31st August 2005 - 11:06 PM
An airplane is flying at an altitude of 8000 meters at a speed of 900 km/hr. At what distance ahead of a target must it drop its relief cargo? If the plane turns around at the moment the cargo is released, how far from the target will it be at the time the cargo hits the target?
Envisoin the plane as a static location in space. In other words think of the bomb or the cargo as a ball and the plane as a cliff.
So let me reword the question without harming the actual numbers and facts:
A ball falls from a cliff 8000 meters high with an initial horizontal velocity of 900km/hr. It hits the sea at a farther distance of Y.
A) find Y.
B) if a person starts to move away from the tip of the cliff at 900km/hr(say Superman or Bush) how far is he from the tip, by the time the ball he shot hits the sear floor.
Ok so now the question is more friendly and u can right away see that this is in fact a PROJECTILE problem.
Before I answer the question, I can give you a hint. A physics professor or a text book knows that the average physics student knows the formula and probably solves the samples. What students however usually miss is that the questions are always very easy but they have to crack the shell of the question and put behind the literature to get to the hard core physics. Once you do that, the question is just a matter of the substitution hence the old saying "physics is just about substituing formuals".
Ok now lets do part A:"
we know that Vx or velocity in horizonal direction of the ball is Vx = 900 km/hr assuming that the plane merely releases the ball and DOES NOT fire it. We also konw that the vertical velocity of the ball or Vy = 0 m/s because the ball and the plane are ideally paralle to the tanget of the curvature of the earth. Ok so lets write down yet again our data:
Vx = 900 km /hr = 900,000 m / 3600 sec. = 250 m/s
(Dont forget the conversion)
Vy1 = 0.0 m/s
g = 9.80 m/s^2 (assuming we look at this as a classical physics problem and not one involving relativity and contraction of time and space)
Y = distance from the the tip of the cliff to the place of impact on the sea (In other words the horizontal distance from the point of release of the bomb or the package and the point of intersection with water)
H = height of the cliff = 8,000 meters
Now lets review PROJECTILE forumals.
First of all this is a flat projectile and we are experiencing a quarter of a circle kind of motion.
the followings are the formuals we know of projectile:
Vx = Y / t [For Horizontal Motion] (note the horizontal velocity is constant)
H = Vy1t + 1/2 g (t)^2 [For Vertical Motion] (the vertical velocity is increasing)

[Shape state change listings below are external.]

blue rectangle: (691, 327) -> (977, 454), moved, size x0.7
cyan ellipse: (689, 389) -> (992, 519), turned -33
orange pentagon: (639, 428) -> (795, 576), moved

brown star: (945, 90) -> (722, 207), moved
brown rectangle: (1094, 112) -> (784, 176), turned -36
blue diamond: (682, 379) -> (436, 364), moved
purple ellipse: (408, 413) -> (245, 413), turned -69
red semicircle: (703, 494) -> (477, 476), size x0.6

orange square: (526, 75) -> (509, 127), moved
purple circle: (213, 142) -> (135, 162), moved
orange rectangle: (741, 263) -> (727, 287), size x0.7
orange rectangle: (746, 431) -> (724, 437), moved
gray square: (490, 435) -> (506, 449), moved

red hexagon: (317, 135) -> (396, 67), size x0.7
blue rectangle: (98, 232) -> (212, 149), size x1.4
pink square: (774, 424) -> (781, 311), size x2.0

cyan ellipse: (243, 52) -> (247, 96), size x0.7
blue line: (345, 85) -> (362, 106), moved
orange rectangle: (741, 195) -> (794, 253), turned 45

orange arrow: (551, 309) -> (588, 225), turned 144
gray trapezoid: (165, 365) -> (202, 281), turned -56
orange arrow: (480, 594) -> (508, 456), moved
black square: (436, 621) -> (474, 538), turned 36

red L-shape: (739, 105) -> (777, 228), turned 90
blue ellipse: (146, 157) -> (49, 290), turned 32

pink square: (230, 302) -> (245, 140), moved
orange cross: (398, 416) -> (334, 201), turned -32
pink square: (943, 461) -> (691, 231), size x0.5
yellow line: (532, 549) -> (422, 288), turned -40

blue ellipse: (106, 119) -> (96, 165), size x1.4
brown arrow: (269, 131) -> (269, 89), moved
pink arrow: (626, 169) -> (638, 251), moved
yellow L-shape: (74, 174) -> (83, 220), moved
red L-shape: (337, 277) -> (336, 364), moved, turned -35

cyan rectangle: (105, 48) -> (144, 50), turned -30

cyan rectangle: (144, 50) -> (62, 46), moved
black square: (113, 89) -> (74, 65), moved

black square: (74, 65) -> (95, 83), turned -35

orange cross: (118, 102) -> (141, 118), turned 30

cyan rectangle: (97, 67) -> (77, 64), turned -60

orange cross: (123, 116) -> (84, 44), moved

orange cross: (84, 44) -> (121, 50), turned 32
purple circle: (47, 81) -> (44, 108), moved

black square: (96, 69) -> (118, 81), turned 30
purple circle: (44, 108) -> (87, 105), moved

Usually when answering Projectile problems, u use a fusion of the two formulas. U notice that the t or time is the same for both because they are simultanously occuring.
Now, lets see just plug in all that we have:
(1) 250 = Y / t
(2) 8000 = 0*t + 1/2 * 9.80 * t^2
so if we find t we can find Y but first we have to solve (2):
8000 = 1/2 * 9.80 * t^2 SO t = 40 seconds
Now, we find Y = 250 * 40 = 10,000 meters
So we find the distance from which the ball would hit the ground, and that point is almost 10 km
Part B) now that u have the time or t = 40 seconds. Since the plane turns on a dime meaning it wont waste any time on turning it is then moving at a constant speed of 250 m/s and in 40 seconds how far is it?
250 = d / t = d / 40
d = 250 * 40 = 10000 or 10 km
An interesting fact: Messerschmitt Me planes had a special jet engine that would use air like a projectile and aid in fuel efficiency.
Also when US took care of japan, they had to first calculate the height of the release and the speed of the plane to make sure that the blast radius of the atom did not catch their own planes. So even simple physics has some good uses.
Dr. David, a NASA scientist proved his innocence in a case of fire in near by stable by use of projectile. David used to experiment with jets and experimental science projects. Accidentaly a flair from an army base nearby caught a house on fire and he was falsly accused for it and he repudiated the claim by explaning that considering the max velocity and angle of his projectile and the wind speed, it is impossible for him to have reached the house...another beautiful application of physics.